Advocating for Evidence Based Marijuana Policy
Monthly Archives: July 2014
PROHIBITION, POT & ALCOHOL, THEN & NOW.
Proponents of legalization often assert that Prohibition did not work for Alcohol and that it has not and will not work for Marijuana. In light of some 75 years of societal & medical experience following the repeal of prohibition, along with the insights now afforded through Neuroscience it would seem reasonable to ask:
“In the event recreational use of marijuana becomes legal, what might be done to avoid the sorts of unforeseen and unintended liabilities and unwanted consequences that have accompanied the repeal of alcohol prohibition?”
And, “In what ways are these liabilities and consequences similar to or irrelevant with respect to legalization of marijuana?”
The term Black Market suggests a criminal ‘enterprise’ focused solely on enriching drug lords and gangs. However, some observers have suggested that many individuals unable to obtain employment in Rhode Island’s depressed economy sell marijuana in order to supplement inadequate or unstable legitimate incomes. It would, therefore be reasonable to ask:
“What evidence exists to suggest that the legitimate needs being met through this underground economy, that is fueled by poverty and high unemployment, would diminish under legalization?”
And, “How will legalization for adult recreational use impact the underground economy that adolescent users maintain to support their marijuana use?”
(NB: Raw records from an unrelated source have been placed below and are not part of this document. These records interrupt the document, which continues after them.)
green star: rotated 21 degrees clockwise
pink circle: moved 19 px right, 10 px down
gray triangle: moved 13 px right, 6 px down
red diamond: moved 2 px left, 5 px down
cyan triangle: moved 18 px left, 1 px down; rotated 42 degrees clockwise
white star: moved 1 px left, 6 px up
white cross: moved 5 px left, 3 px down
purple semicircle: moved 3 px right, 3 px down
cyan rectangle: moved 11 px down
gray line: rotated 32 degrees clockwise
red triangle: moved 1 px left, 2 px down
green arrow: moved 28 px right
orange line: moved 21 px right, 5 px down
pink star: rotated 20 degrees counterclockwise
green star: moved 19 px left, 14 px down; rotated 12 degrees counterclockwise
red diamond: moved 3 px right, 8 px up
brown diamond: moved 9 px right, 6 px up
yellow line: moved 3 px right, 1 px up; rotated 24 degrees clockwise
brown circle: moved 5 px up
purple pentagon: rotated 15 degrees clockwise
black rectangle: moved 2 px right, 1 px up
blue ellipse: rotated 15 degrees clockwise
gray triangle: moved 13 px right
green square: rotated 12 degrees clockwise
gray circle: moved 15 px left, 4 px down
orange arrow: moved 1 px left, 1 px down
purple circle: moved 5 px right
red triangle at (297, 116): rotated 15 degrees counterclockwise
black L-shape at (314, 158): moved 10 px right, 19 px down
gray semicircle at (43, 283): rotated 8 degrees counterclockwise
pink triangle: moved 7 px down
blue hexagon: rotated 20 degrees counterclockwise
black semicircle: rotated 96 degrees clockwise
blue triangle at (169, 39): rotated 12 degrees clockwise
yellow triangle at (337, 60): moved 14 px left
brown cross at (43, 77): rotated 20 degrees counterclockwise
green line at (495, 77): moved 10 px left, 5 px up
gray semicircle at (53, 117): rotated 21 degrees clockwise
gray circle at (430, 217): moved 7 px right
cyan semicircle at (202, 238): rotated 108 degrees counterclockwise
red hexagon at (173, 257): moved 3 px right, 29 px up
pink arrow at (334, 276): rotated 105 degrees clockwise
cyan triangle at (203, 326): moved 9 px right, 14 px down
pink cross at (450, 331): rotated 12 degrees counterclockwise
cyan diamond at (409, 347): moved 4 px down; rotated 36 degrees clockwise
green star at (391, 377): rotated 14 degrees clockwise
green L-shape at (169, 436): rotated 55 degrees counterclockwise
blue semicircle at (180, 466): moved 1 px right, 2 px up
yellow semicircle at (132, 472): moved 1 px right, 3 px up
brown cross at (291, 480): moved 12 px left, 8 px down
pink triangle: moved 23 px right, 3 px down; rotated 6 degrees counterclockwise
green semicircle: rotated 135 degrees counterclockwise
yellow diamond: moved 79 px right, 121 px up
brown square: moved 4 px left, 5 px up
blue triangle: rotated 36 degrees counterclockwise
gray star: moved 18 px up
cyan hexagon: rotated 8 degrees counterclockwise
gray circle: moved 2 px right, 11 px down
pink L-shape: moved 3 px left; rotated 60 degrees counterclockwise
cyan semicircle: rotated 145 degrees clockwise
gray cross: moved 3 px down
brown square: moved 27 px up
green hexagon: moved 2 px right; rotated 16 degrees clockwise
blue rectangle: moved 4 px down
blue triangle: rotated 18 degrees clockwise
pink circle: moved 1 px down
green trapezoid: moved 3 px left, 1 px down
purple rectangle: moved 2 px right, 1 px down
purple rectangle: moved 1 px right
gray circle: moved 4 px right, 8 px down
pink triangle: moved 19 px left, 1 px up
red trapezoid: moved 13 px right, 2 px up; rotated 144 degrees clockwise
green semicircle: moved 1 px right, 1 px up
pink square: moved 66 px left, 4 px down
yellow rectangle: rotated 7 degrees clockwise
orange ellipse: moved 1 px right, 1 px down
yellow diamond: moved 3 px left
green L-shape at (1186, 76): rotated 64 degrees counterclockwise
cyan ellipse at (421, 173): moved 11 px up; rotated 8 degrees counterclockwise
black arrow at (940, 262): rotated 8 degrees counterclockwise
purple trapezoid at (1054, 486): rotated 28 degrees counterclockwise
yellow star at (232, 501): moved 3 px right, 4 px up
REDUCED PRISON POPULATIONS & LOWER RECIDIVISM RATES WILL RESULT IN LOWER COSTS & SUBSTANTIAL REDUCTION IN CRIME RATES
Proponents assert that legalization will result in reduced prison populations. However, the implications of research on recidivism risk currently applied in the Post Conviction Risk Assessment by Federal probation and parole officials indicates that Substance Dependence is a leading factor predicting criminal behavior and subsequent re-incarceration (see Figure Below). This reality seems logically inconsistent with the assumption that more liberal access to MJ will result in reduced crime & lower prison populations especially given the increased contribution to impaired impulse control and risky behavior observed in MJ users.
Therefore it seems reasonable to ask:
“In light of the apparent relationship between Substance Dependence and Criminal Behavior, why is it assumed there will be significant cost savings regardless of whether the individual is re-incarcerated or, instead, is required to undergo intensive individual outpatient treatment to address chronic Substance Dependence?”